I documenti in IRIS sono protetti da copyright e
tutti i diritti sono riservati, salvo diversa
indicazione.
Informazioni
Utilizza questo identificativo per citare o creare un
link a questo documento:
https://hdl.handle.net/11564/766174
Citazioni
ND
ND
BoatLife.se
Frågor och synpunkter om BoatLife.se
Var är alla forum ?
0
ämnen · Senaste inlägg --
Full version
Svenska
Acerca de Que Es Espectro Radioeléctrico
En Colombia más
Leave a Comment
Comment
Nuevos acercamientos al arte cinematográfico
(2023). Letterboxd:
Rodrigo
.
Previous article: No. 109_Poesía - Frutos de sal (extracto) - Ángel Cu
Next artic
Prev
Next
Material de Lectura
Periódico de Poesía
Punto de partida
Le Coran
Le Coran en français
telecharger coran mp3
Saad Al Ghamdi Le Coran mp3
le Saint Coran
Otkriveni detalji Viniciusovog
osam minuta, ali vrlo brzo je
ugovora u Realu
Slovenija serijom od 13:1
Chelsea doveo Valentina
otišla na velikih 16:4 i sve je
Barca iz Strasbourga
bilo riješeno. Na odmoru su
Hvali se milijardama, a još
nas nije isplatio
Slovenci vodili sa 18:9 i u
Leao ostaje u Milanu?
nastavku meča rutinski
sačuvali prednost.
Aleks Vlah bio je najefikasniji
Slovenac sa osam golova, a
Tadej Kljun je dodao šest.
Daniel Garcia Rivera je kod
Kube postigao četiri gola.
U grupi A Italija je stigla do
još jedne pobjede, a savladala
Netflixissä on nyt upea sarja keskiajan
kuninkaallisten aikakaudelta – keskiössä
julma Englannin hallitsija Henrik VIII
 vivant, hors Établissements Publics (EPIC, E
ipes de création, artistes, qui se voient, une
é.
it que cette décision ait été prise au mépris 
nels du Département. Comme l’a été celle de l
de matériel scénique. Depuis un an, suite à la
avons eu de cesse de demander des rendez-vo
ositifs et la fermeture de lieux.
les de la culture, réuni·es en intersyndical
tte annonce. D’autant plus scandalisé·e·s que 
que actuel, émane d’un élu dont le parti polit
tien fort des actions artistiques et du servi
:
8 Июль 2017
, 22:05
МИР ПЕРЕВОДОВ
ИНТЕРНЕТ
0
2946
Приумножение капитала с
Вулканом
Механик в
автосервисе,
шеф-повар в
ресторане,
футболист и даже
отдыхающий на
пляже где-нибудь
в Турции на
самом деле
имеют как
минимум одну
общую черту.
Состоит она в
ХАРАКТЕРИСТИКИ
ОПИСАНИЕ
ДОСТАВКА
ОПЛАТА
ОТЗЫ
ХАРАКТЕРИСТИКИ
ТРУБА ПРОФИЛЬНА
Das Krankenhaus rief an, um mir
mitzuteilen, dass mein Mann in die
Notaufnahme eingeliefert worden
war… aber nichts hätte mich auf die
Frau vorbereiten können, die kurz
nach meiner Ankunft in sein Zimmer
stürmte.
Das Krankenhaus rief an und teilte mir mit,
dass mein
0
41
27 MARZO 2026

▬▬▬▬▬▬▬▬▬▬

* YOUR TASK *
From the listing above, collect each line in which the string "sono" appears.

* TASK SOLUTION *
I documenti in IRIS sono protetti da copyright e
tutti i diritti sono riservati, salvo diversa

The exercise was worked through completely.